(Stored records)
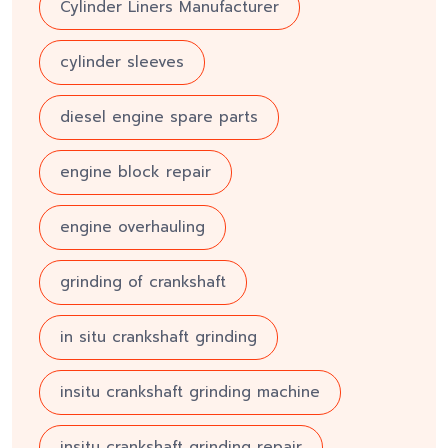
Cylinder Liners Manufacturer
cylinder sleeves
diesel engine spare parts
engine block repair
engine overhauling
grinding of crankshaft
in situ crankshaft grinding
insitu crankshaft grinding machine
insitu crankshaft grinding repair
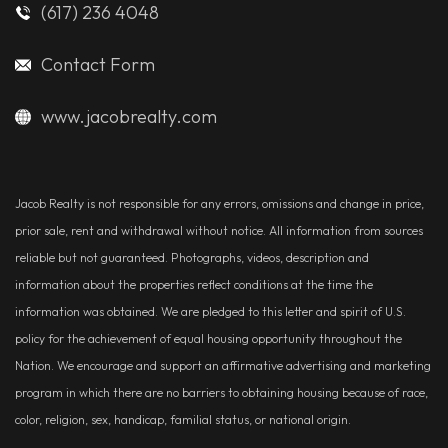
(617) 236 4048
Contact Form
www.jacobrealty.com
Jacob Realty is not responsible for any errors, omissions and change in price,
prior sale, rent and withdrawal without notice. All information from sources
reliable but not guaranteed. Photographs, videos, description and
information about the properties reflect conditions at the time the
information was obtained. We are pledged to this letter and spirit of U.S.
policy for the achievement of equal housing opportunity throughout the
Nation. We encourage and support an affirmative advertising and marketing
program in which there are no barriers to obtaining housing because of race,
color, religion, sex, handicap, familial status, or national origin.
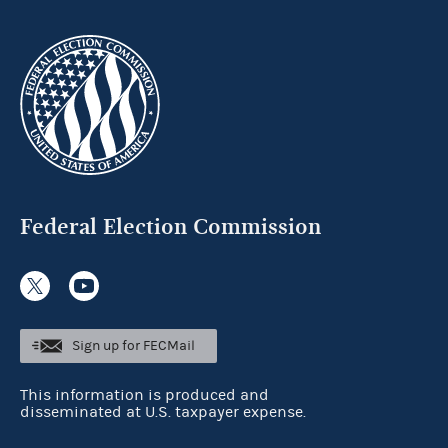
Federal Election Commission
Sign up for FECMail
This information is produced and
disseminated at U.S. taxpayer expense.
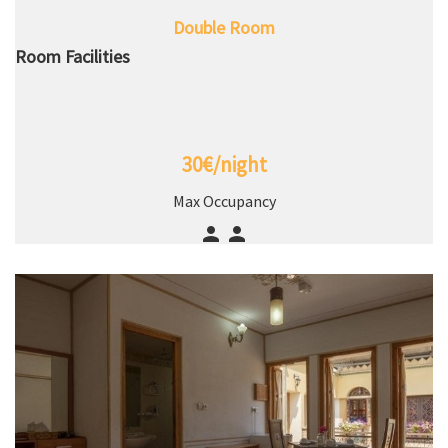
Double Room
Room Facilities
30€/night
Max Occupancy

* * *

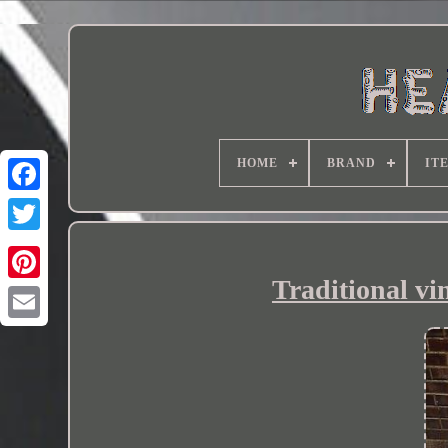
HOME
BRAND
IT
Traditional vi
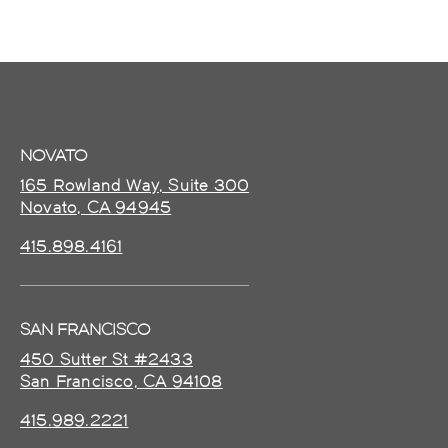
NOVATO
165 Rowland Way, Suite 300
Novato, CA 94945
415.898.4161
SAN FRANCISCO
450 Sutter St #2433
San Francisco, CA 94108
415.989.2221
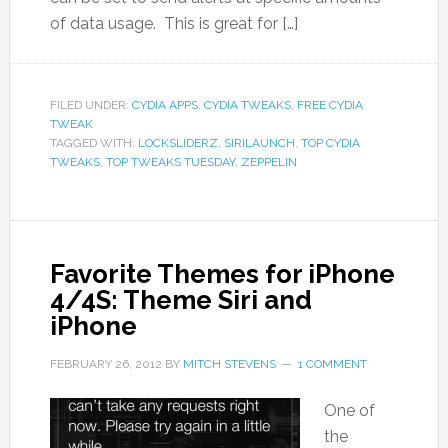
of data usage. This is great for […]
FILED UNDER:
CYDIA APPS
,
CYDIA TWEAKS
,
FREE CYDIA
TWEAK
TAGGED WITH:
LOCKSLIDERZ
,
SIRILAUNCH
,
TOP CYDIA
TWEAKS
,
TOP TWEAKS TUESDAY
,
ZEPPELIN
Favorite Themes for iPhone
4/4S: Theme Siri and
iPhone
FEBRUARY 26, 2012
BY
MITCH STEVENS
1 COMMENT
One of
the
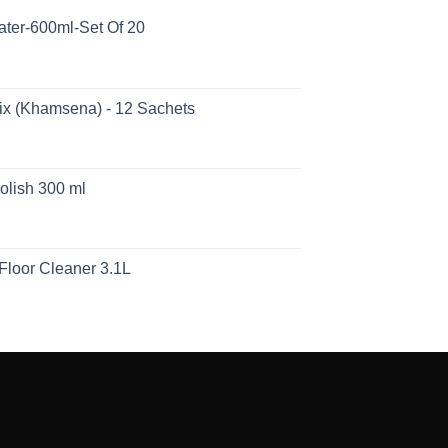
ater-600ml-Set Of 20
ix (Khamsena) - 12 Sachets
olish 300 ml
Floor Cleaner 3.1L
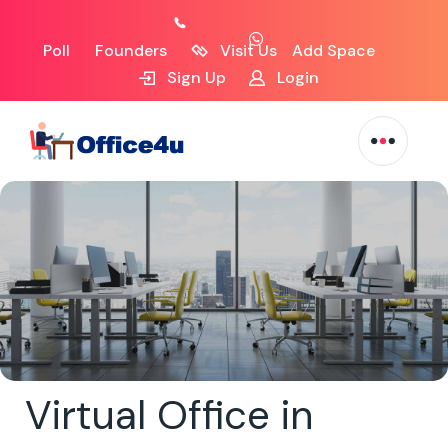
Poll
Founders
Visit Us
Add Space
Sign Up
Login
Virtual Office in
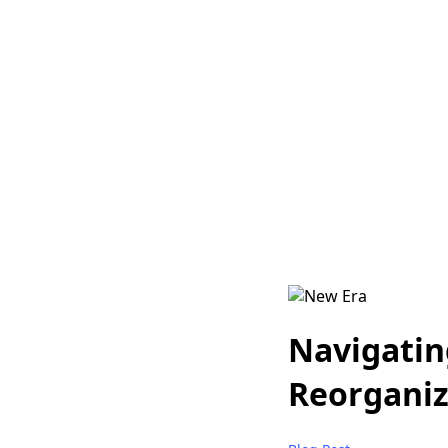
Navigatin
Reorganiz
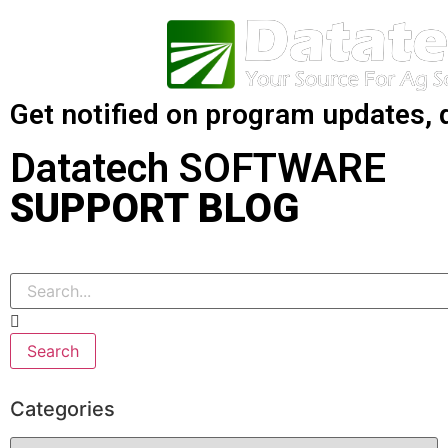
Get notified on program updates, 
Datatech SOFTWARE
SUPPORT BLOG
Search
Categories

■ **Problem details**: Only lines with the word "engine" are wanted, so copy each one from the records.

■ **Finished exercise**:
diesel engine spare parts
engine block repair
engine overhauling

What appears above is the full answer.